South Indian tomato soup particularly served during marriages
- 3 Tomato
- 1 Tamarind, small gooseberry size, soaked in warm water
- 3 tablespoons Tur dal
- 1 1/2 tablespoons Ghee
- 1 teaspoon Mustard Seeds
- 1/2 teaspoon Cumin Seeds
- 1 Red Chillies
- 1 teaspoon Pepper
- 2 teaspoons Coriander Seeds
- Curry leaves - few
- 1 pinch Hing / Asafoetida
- Salt as per taste
- Pressure cook half dal. Mash and keep aside.
- Heat ghee. Splutter coriander seeds, cumin seeds, remaining dal, pepper and red chillies till dal is light brown. Grind to fine powder. Keep aside.

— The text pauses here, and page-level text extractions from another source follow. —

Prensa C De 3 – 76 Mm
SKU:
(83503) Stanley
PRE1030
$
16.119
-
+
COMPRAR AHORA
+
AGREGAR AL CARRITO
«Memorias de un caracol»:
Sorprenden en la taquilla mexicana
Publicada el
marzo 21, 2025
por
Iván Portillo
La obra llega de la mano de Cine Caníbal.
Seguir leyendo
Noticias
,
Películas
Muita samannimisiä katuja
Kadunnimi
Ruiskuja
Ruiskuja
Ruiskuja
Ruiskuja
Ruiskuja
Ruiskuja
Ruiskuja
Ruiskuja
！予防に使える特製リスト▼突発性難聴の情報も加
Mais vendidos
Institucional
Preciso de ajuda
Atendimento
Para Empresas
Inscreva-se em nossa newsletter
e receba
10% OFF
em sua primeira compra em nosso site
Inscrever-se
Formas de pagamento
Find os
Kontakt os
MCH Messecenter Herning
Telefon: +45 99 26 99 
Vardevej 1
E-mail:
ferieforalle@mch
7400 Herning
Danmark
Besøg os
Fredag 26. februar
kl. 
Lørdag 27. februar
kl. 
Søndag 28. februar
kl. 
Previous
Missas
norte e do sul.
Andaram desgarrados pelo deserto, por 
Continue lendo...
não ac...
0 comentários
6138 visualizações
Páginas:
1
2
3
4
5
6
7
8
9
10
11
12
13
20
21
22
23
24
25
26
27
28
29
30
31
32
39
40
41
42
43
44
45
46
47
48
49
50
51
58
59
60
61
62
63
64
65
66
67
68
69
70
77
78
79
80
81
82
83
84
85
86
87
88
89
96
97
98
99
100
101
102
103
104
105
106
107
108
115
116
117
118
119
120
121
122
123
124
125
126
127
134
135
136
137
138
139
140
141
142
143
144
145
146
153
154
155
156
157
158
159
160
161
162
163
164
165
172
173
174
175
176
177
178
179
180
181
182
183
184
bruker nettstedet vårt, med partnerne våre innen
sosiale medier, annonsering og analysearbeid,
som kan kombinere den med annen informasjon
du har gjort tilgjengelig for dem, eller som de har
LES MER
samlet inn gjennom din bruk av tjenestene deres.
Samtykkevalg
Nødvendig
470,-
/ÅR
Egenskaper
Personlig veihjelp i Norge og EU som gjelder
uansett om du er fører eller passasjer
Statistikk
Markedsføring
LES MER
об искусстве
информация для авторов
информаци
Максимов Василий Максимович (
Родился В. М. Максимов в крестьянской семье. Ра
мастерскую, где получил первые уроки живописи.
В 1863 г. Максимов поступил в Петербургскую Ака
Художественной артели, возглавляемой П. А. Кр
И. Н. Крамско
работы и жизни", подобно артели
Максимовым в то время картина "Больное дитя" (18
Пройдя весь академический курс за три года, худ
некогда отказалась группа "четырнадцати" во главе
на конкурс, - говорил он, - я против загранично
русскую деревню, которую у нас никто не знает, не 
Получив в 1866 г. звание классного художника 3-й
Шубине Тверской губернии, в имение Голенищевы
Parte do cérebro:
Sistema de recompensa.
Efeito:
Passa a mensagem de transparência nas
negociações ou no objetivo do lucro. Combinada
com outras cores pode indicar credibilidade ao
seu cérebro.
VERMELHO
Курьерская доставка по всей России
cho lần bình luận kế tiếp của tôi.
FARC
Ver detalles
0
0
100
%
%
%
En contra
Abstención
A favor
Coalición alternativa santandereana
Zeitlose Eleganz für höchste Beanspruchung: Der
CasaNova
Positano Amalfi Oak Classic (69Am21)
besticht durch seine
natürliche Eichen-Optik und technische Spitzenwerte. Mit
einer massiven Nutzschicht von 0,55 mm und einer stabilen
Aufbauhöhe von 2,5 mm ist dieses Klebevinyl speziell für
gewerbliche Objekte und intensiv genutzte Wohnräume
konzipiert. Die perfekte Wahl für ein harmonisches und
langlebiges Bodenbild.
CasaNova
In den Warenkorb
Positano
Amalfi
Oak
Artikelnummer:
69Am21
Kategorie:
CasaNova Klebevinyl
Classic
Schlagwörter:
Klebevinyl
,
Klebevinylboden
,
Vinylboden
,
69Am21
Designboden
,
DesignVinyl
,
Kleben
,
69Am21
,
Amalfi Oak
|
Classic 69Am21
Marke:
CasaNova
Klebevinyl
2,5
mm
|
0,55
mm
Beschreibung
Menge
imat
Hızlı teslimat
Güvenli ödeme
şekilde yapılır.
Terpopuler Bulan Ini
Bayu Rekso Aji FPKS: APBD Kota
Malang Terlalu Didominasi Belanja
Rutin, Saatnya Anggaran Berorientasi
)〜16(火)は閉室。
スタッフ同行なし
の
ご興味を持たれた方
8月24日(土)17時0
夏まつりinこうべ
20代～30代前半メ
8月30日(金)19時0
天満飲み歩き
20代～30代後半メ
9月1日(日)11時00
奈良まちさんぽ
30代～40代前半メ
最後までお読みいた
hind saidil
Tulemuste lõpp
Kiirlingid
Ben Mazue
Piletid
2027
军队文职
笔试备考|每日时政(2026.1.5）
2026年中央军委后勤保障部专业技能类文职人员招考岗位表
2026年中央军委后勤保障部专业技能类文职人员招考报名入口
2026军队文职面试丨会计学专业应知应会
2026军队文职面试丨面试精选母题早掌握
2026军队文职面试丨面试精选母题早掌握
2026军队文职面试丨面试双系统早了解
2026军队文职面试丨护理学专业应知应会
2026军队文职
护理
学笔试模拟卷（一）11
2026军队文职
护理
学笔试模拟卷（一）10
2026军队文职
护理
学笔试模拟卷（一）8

- Grind tamarind juice, chopped tomatoes, curry leaves, hing and salt to
- Grind 2 tomatoes to puree. Boil along with tamarind juice, one chopped tomato, curry leaves, hing and dal. Mix well. Add 2 cups water.
- Bring to boil. Add ground powder and mix well. Heat till rasam froths .
- Temper with hot ghee, fried mustard seeds. Garnish with coriander leaves and serve Kalyana Rasam hot with rice.